Reaction to Disappointment.

Today should be a very good day for me and for the most part was.  Out of the three children in my house that competed in local science fairs, two won their local fairs and competed in the State Regional Science Fair today.  This was my birth daughter’s second consecutive year to compete in the regional and she won the physics division this year for her age group.  She was so excited and still has not removed the gold medal from around her neck.  It is good to see her determination to do better pay off after not placing at all at the divisional fair last year. 

 Which is a stark contrast to how the young man with us reacted to the disappointment of losing today. 

For the last three weeks he has been so excited about winning his local 3rd grade fair and competing at the regional fair.  And though he does have some behavioral issues he was really well behaved, up to the end of the awards presentation.  After not winning any awards, he became very disappointed and rather than resolve to work harder and do better next year, he began to explain how miserable he was all day today and the only fun was being able to play gameboy while everyone else was in school.  When asked what thoughts he had about today, he said he pretty much hated the whole day, and next year he was thinking up his own project.

He has only lived with us for a year, comes from a very troubled family situation and is a victim of incarcerated parents, so I am not real surprised at his reaction to disappointment.  I think what will make a difference for him will be how I react to his reaction of disappointment.  Should he still be with us next year (he could go back to his birth mother this summer, once she completes her transition) I could just blow him off and work with one of the numerous other children on campus with their projects.  (I am not a super genius or anything but I am very creative, mechanical and handy so all the kids come to me for help with things like science fair projects, pinewood derby cars, shop projects, etc.  I am extremely limited on time so the majority of the help I provide is consultation services.  There are very few I am able to help directly and they are mostly the ones that live with me in my house though all the children on campus want it.)

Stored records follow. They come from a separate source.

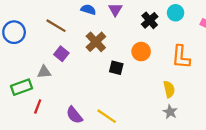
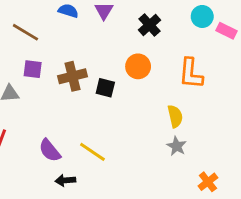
cyan circle: (176, 13) -> (202, 16), moved
brown cross: (96, 42) -> (73, 76), moved, turned 30
purple square: (61, 54) -> (33, 69), turned -32

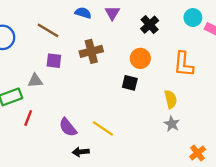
brown cross: (73, 76) -> (91, 51), moved
black square: (105, 88) -> (130, 83), moved

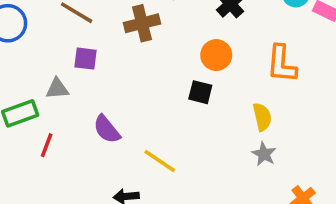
brown cross: (91, 51) -> (142, 23), moved
purple semicircle: (68, 127) -> (107, 129), moved

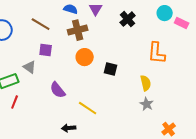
orange circle: (216, 55) -> (85, 57), moved
gray triangle: (57, 89) -> (30, 67), turned 40
red line: (47, 145) -> (15, 102), moved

Or I can continue to encourage him and let him know I am not disappointed in the outcome of the fair.  My response to his thinking up his own project was, “That’s fine, if you come up with a project idea, I will be happy to help you where I can.”  In the mean time I will help him think of ways he can improve the project he did this year, which he picked out by the way, so that he can expand on it and do better next year.  I will reinforce that I am proud of his effort and encourage him to keep trying.

Hopefully next year he will win, but if he doesn’t, I at least hope he will have some new skills to deal with disappointment.